Neben der Arbeit gehört aber auch die Wohnraum- und Freizeitgestaltung dazu. Barrierefreie Wohnbereiche für Arbeitnehmer in Rothenburg sind offen für Erwachsene mit vorwiegend geistiger und bzw. oder mehrfacher Behinderung. Hier wird auch die Freizeitgestaltung groß geschrieben. Bildungangebote, Urlaubsreisen, sportliche und musische Aktivitäten, aber auch therapeutische Angebote werden organisiert. Die inklusive Theatergruppe „Schau mer X“, die eigene Stücke produziert, mit anderen Ensembles kooperiert und in der fränkischen Mundart-Theaterszene aktiv ist, gehört auch dazu. Für Sportskanonen gibt es die Möglichkeit, bei den Special-Olympics-Sportgruppen mit Basketball, Schwimmen oder Tischtennis aktiv zu werden, die an Veranstaltungen auf Bezirks-, Landes- und Bundesebene teilnehmen. Die „Offene Hilfe“ (nicht nur in Rothenburg) richtet sich an Kinder, Jugendliche, Erwachsene und Senioren. Sie organisieren Fahrdienste, Schulbegleitung und professionelle Beratung im Hinblick auf Wohn- und Arbeitsmöglichkeiten, sozialrechtliche Fragen oder Fragen zur Pflegeversicherung. Im Vordergrund der Unterstützung stehen Selbstbestimmung und Inklusion.

Führerscheinprojekt
„Was meines Wissens einzigartig ist in mittelfränkischen Behindertenwerkstätten, ist die Zusammenarbeit mit örtlichen Fahrschulen, um den Betreuten die Möglichkeit zu geben, Führerscheine für Gabelstapler, Bulldogs oder gar LKWs zu machen“, so Ulmer und verweist auf die dann bessere Vermittelbarkeit von Menschen mit Behinderungen auf dem freien Arbeitsmarkt.
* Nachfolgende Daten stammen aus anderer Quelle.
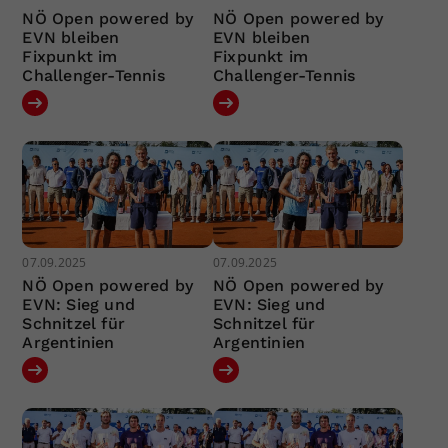
NÖ Open powered by
NÖ Open powered by
EVN bleiben
EVN bleiben
Fixpunkt im
Fixpunkt im
Challenger-Tennis
Challenger-Tennis
07.09.2025
07.09.2025
NÖ Open powered by
NÖ Open powered by
EVN: Sieg und
EVN: Sieg und
Schnitzel für
Schnitzel für
Argentinien
Argentinien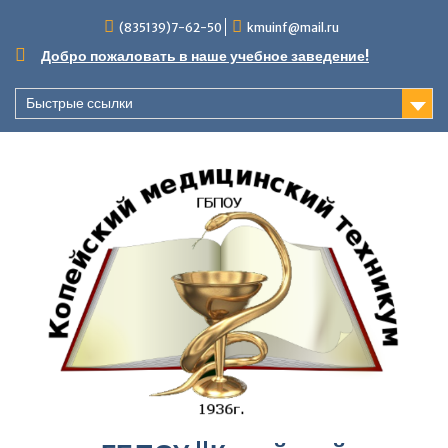
Перейти
(835139)7-62-50
kmuinf@mail.ru
к
содержимому
Добро пожаловать в наше учебное заведение!
Быстрые ссылки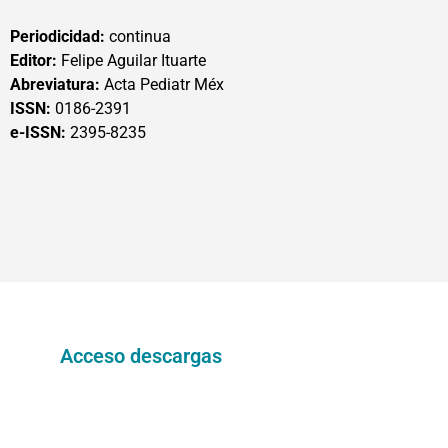
Periodicidad:
continua
Editor:
Felipe Aguilar Ituarte
Abreviatura:
Acta Pediatr Méx
ISSN:
0186-2391
e-ISSN:
2395-8235
Acceso descargas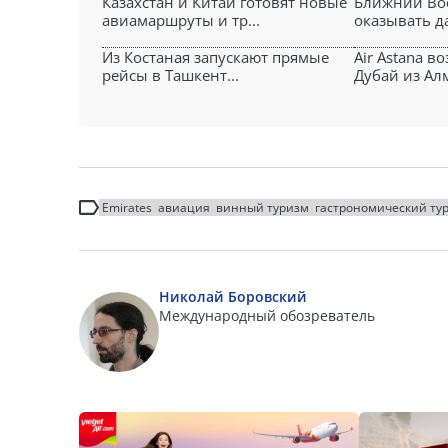
Казахстан и Китай готовят новые
Ближний Во
авиамаршруты и тр...
оказывать да
Из Костаная запускают прямые
Air Astana в
рейсы в Ташкент...
Дубай из Алм
Emirates
авиация
винный туризм
гастрономический ту
Николай Боровский
Международный обозреватель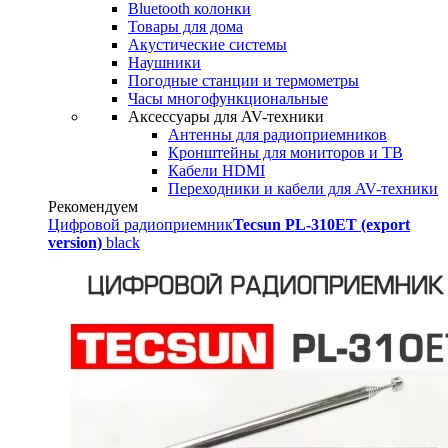
Bluetooth колонки
Товары для дома
Акустические системы
Наушники
Погодные станции и термометры
Часы многофункциональные
Аксессуары для AV-техники
Антенны для радиоприемников
Кронштейны для мониторов и ТВ
Кабели HDMI
Переходники и кабели для AV-техники
Рекомендуем
Цифровой радиоприемник
Tecsun PL-310ET (export
version)
black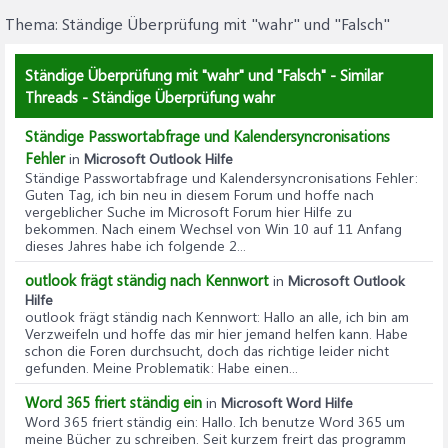
Thema:
Ständige Überprüfung mit "wahr" und "Falsch"
Ständige Überprüfung mit "wahr" und "Falsch" - Similar
Threads - Ständige Überprüfung wahr
Ständige Passwortabfrage und Kalendersyncronisations
Fehler
in
Microsoft Outlook Hilfe
Ständige Passwortabfrage und Kalendersyncronisations Fehler
:
Guten Tag, ich bin neu in diesem Forum und hoffe nach
vergeblicher Suche im Microsoft Forum hier Hilfe zu
bekommen. Nach einem Wechsel von Win 10 auf 11 Anfang
dieses Jahres habe ich folgende 2...
outlook frägt ständig nach Kennwort
in
Microsoft Outlook
Hilfe
outlook frägt ständig nach Kennwort
: Hallo an alle, ich bin am
Verzweifeln und hoffe das mir hier jemand helfen kann. Habe
schon die Foren durchsucht, doch das richtige leider nicht
gefunden. Meine Problematik: Habe einen...
Word 365 friert ständig ein
in
Microsoft Word Hilfe
Word 365 friert ständig ein
: Hallo. Ich benutze Word 365 um
meine Bücher zu schreiben. Seit kurzem freirt das programm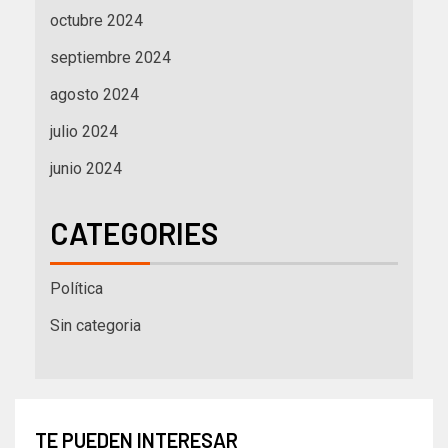
octubre 2024
septiembre 2024
agosto 2024
julio 2024
junio 2024
CATEGORIES
Política
Sin categoria
TE PUEDEN INTERESAR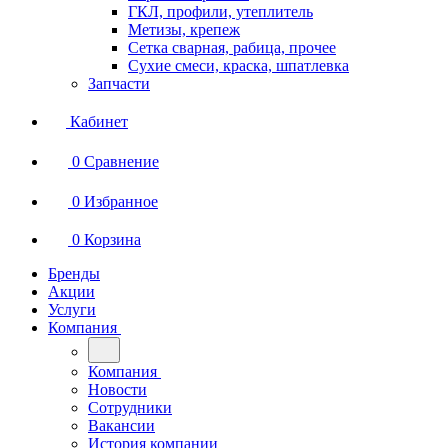
ГКЛ, профили, утеплитель
Метизы, крепеж
Сетка сварная, рабица, прочее
Сухие смеси, краска, шпатлевка
Запчасти
Кабинет
0
Сравнение
0
Избранное
0
Корзина
Бренды
Акции
Услуги
Компания
Компания
Новости
Сотрудники
Вакансии
История компании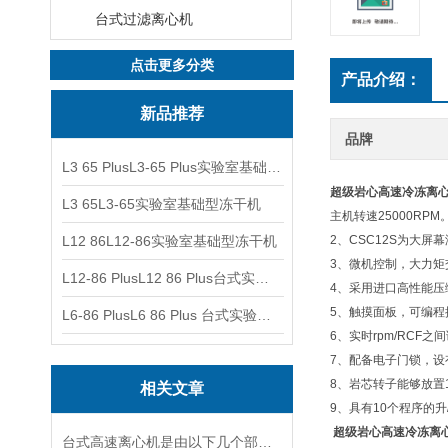
台式过滤离心机
点击更多分类
产品介绍：
新品推荐
品牌
L3 65 PlusL3-65 Plus实验室基础型冻干机
超级岩心高速冷冻离
L3 65L3-65实验室基础型冻干机
主机转速25000RPM
L12 86L12-86实验室基础型冻干机
2、CSC12S为大屏
3、微机控制，大力
L12-86 PlusL12 86 Plus台式实验室基础型冻干机
4、采用进口高性能压
5、触摸面板，可编
L6-86 PlusL6 86 Plus 台式实验室基础型冻干机
6、实时rpm/RCF
7、配备电子门锁，
8、岩芯转子能够放置1
相关文章
9、具有10个程序的
超级岩心高速冷冻离
台式高速离心机是由以下几个部分组成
Die Pädagogen sind dabei Mutmacher und helfen für ihre Schützlinge und beraten Fahrlehrer wie auch Arbeitgeber. Aber nicht nur Menschen mit angeborenen Behinderungen sind integrationsbedürftig. Aktuell häufen sich psychische Erkrankungen junger Menschen aufgrund der Coronalockdowns und ihren Folgen. Tagesstrukturen in Schule, Arbeit und Studium sind zusammengebrochen. Oft sind Klinikaufenthalte oder ambulante Therapien unter Einsatz von Psychopharmaka notwendig. „Viele dieser jungen Leute brauchen danach Rehabilitation, um den schulischen oder beruflichen Alltag wieder bewältigen zu können“, weiß Ulmer. Diese Menschen ins Leben zurückzuholen ist seine Vision für die Zukunft.

Als Leiter der ATS der „Diakoneo“ macht er sich gerade bei der Agentur für Arbeit für eine Zusammenarbeit zur Wiedereingliederung psychisch belasteter Menschen stark. Die Hemmschwelle für die Betroffenen gilt es dabei zu überwinden. Das Rothenburger Team steht für ein Beratungsgespräch gerne zur Verfügung.